In splendid isolation on the Llyn Peninsula, St Mary’s, Penllech overlooks the Irish Sea. A church has been here for over 800 years, serving generations of farming communities.
Its interior, where walls and woodwork are painted light grey, radiates simple beauty.
Mentioned in the Norwich Valuation of 1254, the church is medieval in origin; however, the font is the only substantial survivor of this age. It’s a roughly hewn basin of brown stone, painted white on the inner face, and sunk into the shaft beneath.
Most of what you see today is a rebuilding in 1840 by Samuel Jones. These rows of timber trusses, with their splayed shoulders, have an almost industrial feel. The closely spaced rafters almost resemble corrugated metal sheeting and lend a sort of warehouse vibe.

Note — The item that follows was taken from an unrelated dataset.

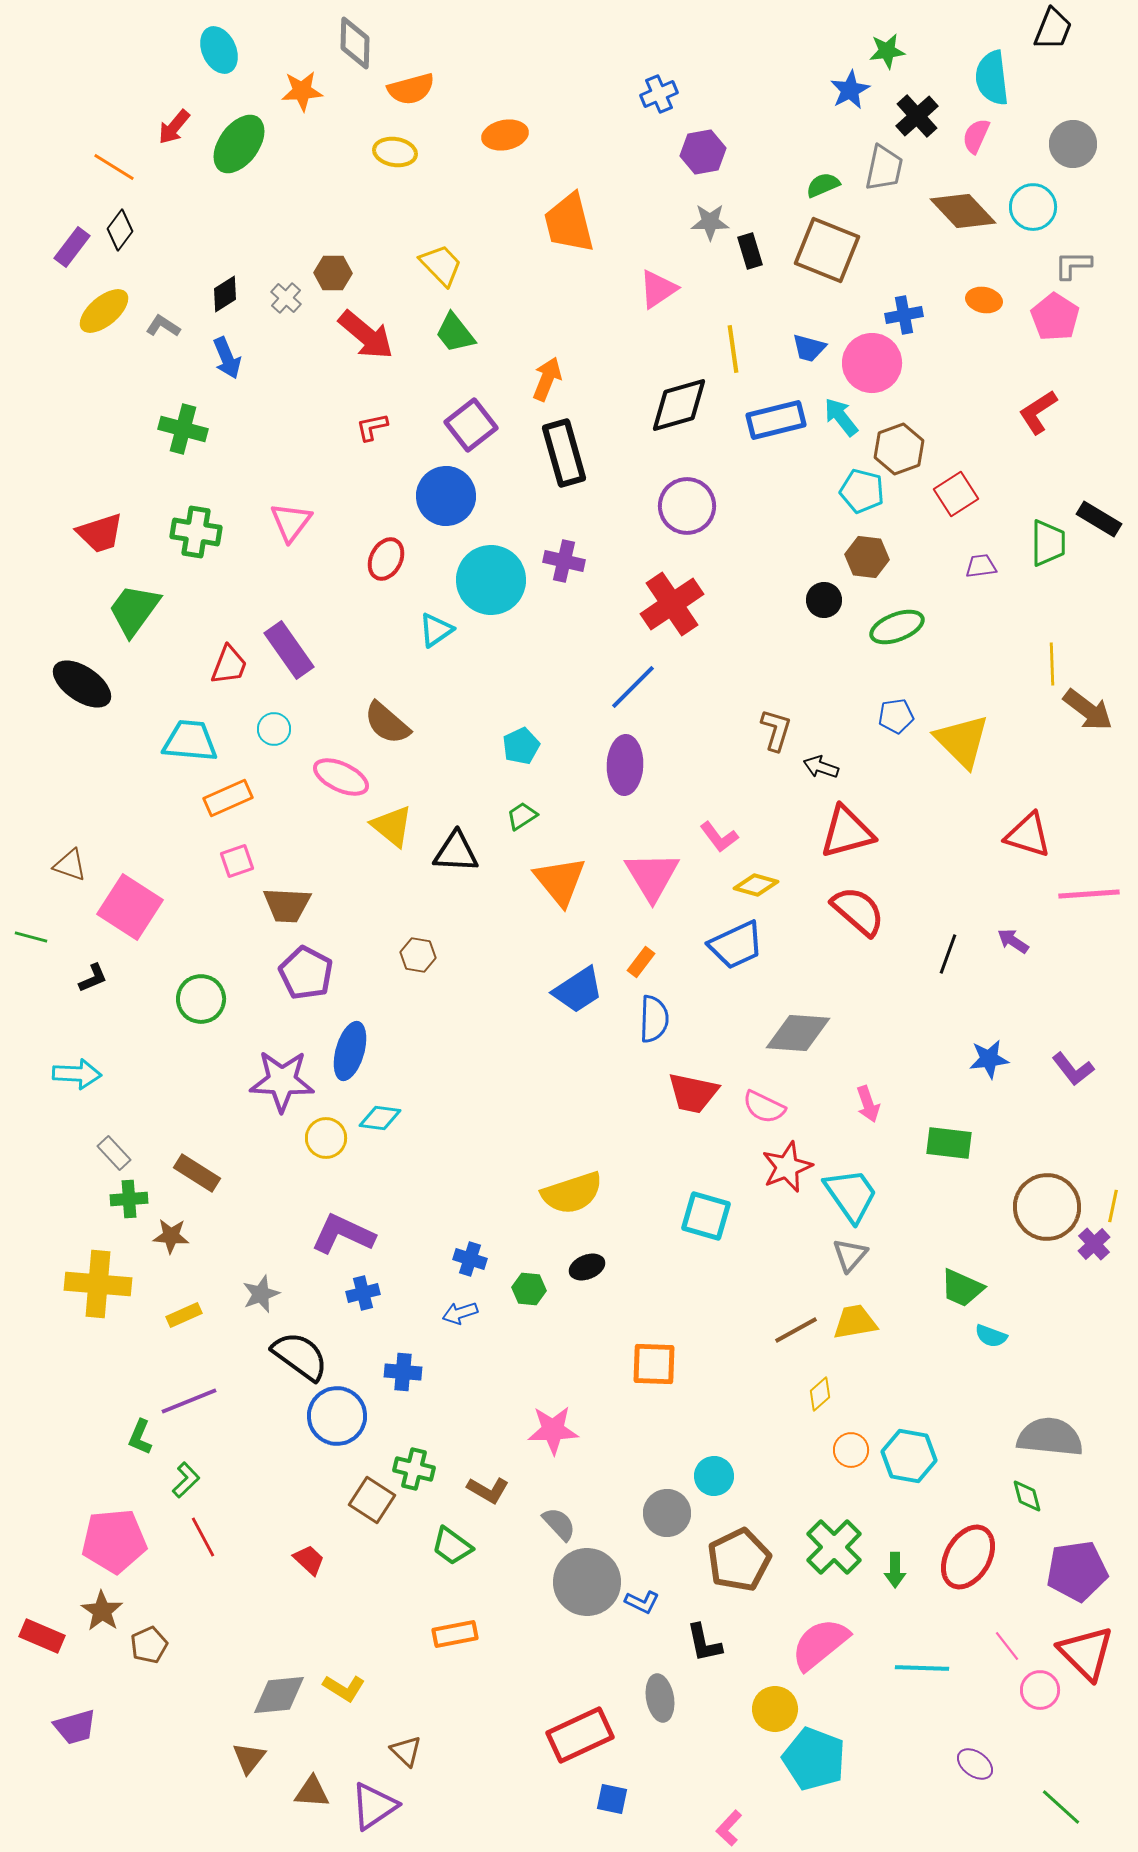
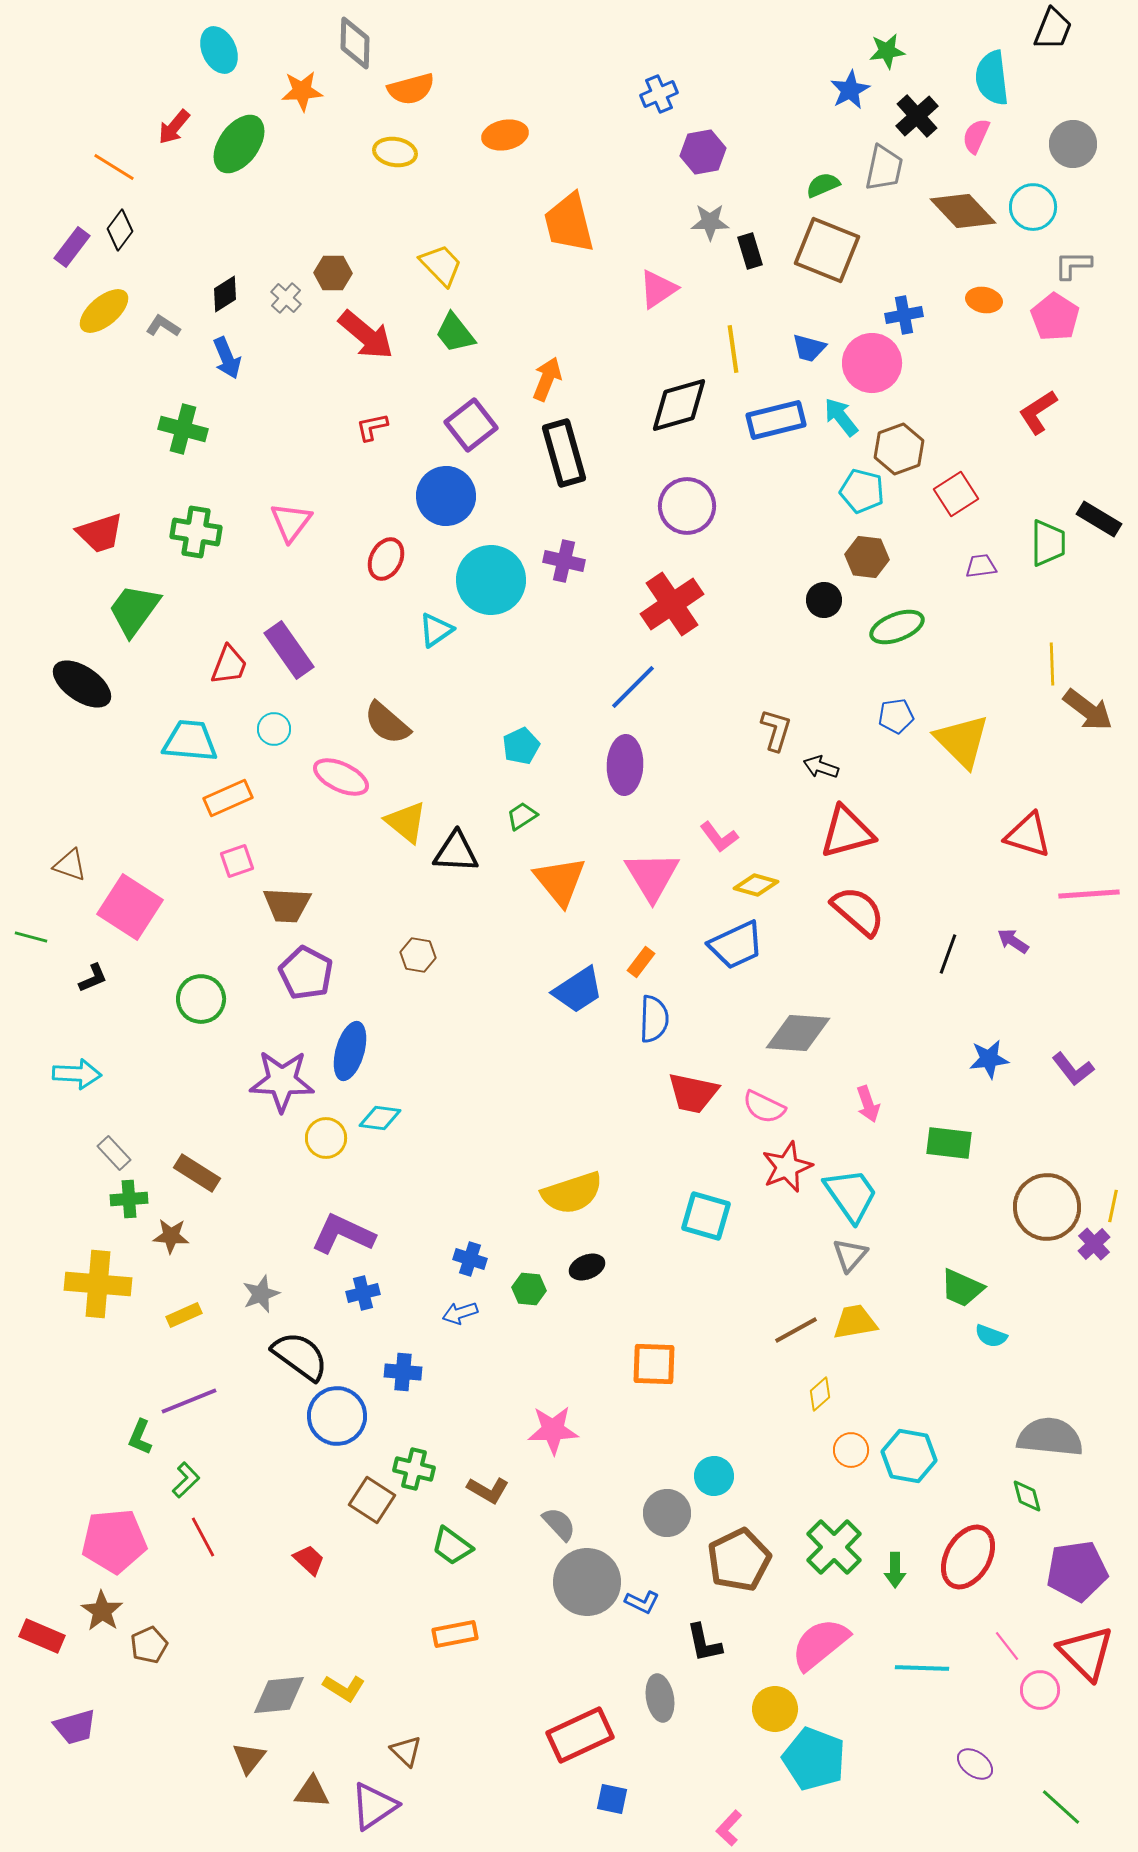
yellow triangle at (392, 826): moved 14 px right, 4 px up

The 19th-century work was funded by a grant for re-pewing from the Incorporated Society for Promoting the Enlargement, Building & Repairing of Churches & Chapels. This accounts for the open benches filling the body of the church, while six box-pews gather at the east end.
The only flash of decoration is the sound-board (or tester) over the pulpit. It’s a moulded octagonal affair with a Greek key cornice. To the underside, a sun bursts with eight rays; unexpected extravagance in a simple church.